In 1952 steunde hij de presidentscampagne van generaal Miguel Henríquez Guzmán, die ook de steun kreeg van Cárdenas. Tegelijkertijd werd hij door de PAOM weer tot kandidaat voor de gouverneursverkiezingen gekozen. Hij ging deze verkiezingen in met een programma voor gemeentelijke autonomie, autonomie voor ejidos en landhervorming, doch verloor de verkiezing wederom aan de PRI-kandidaat. Ook deze verkiezingen gingen gepaard met fraude; het leger bezette de stembureaus en na afloop werden aanhangers van de PAOM vervolgd. Jaramillo zocht wederom zijn toevlucht in de clandestiniteit. In 1956 deed hij een mislukte poging de gouverneur van Zacatecas te ontvoeren.

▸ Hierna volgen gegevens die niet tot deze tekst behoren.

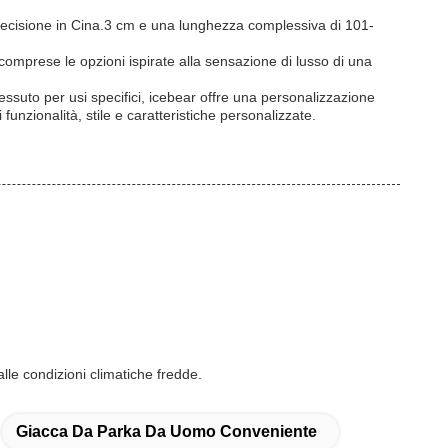
ecisione in Cina.3 cm e una lunghezza complessiva di 101-
ta.comprese le opzioni ispirate alla sensazione di lusso di una
suto per usi specifici, icebear offre una personalizzazione
unzionalità, stile e caratteristiche personalizzate.
lle condizioni climatiche fredde.
Giacca Da Parka Da Uomo Conveniente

In 1958 kreeg hij amnestie van president Adolfo López Mateos, die hem aan het hoofd zette van een organisatie voor arbeiders in de suikerindustrie. Hij zette zich in deze functie in voor de rechten van arbeiders, waardoor hij zich de woede van werkgevers en politici op de hals haalde. In deze tijd werd er een mislukte aanslag op zijn leven gepleegd. Een staking van suikerarbeiders die naar aanleiding daarvan georganiseerd werd, werd hardhandig uiteengeslagen.
Toen in 1959 de regering een belofte tot landhervorming introk, gingen een aantal boeren uit Morelos over tot landbezettingen. Jaramillo wist hen over te halen hier mee te stoppen en begon onderhandelingen met de regering. Toen deze weigerde concessies toe doen liet Jaramillo alsnog landbezettingen uitvoeren, en richtte hij een socialistisch collectief op. Toen Jaramillo in 1961 naar Mexico-Stad kwam op uitnodiging van López Mateos werd het collectief binnengevallen door veiligheidsdiensten en zijn aanhangers gearresteerd.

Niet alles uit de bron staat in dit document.